Giuseppe Conte torna in tv dopo il recente intervento chirurgico e sceglie 4 di Sera, su Rete4, per rispondere duramente a Giorgia Meloni. Il leader del Movimento 5 Stelle replica alle accuse della premier sul Superbonus, ma allarga subito il campo: comunicazione, salari, giovani, tasse e distanza tra governo e cittadini.
“Meloni ha una parlantina di grande livello”, dice Conte, riconoscendole abilità comunicativa e esperienza politica. Poi però affonda: “La politica non è solo comunicazione. I cittadini vedono che sono quattro anni del nulla”.
“Meloni se la deve prendere con sé stessa”
Il primo terreno dello scontro è il Superbonus. Conte respinge l’accusa secondo cui il M5S avrebbe sperperato risorse pubbliche con la misura nata durante la pandemia.
“Meloni se la deve prendere con sé stessa”, afferma. Secondo l’ex premier, il Superbonus fu pensato per rilanciare il Paese in piena emergenza Covid, puntando sull’edilizia come settore capace di generare un forte effetto sull’economia.
Conte sostiene però di non aver gestito davvero la fase successiva della misura: dopo il suo governo, ricorda, è arrivato Mario Draghi, con “venti modifiche legislative”, e poi il governo Meloni. Nel mirino anche Giancarlo Giorgetti, allora ministro dello Sviluppo economico, e le forze di centrodestra che, secondo Conte, avrebbero contribuito ad ampliare la misura.

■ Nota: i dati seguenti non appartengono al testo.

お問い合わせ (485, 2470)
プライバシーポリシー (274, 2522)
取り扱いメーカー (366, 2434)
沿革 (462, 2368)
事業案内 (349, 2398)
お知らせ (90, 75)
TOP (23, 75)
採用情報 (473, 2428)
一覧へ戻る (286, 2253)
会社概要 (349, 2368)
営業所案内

“La politica non può diventare il teatro delle marionette”
Conte rivendica la responsabilità originaria del provvedimento, ma non quella della gestione successiva. “Di cosa devo rispondere io? Di averla mandata in Gazzetta Ufficiale che doveva durare fino al 2021 e che non me l’hanno fatta gestire?”, chiede.
Poi la frase più dura: “Dobbiamo essere seri in politica, perché sennò la politica diventa il teatro delle marionette, dei pagliacci”.
“Vive nel Paese delle meraviglie”
L’attacco diventa più politico quando Conte accusa Meloni di raccontare un’Italia lontana dalla vita reale. “Giorgia Meloni vive nel Paese delle meraviglie”, dice, riferendosi alla comunicazione del governo sui record economici e occupazionali.
Per il leader M5S, esiste ormai uno “scollamento” tra il racconto della premier e la condizione quotidiana di famiglie, lavoratori e giovani. Conte cita chi deve aprire una fabbrica, alzare una saracinesca, mandare i figli all’università o arrivare a fine mese.
Salari e giovani, l’accusa al governo
Conte insiste sul tema sociale: un lavoratore su quattro, sostiene, vive con meno di mille euro al mese, mentre molti giovani sarebbero sottopagati e costretti ad andare via.
È qui che il leader del Movimento 5 Stelle prova a colpire il cuore della narrazione meloniana: non basta rivendicare stabilità o numeri positivi, se una parte consistente del Paese continua a sentirsi impoverita e senza prospettive.
“Patrimoniale no, tassa sugli extraprofitti sì”
Infine, Conte chiarisce la sua posizione sulle tasse. Respinge l’idea di una patrimoniale, ma apre a una tassa sugli extraprofitti per chi, a suo dire, si arricchisce in situazioni straordinarie fuori dalle normali logiche di mercato.
“Il Paese si sta arricchendo per pochi e impoverendo per tanti”, afferma, aggiungendo che la pressione fiscale resta troppo alta e va ridotta senza proclami.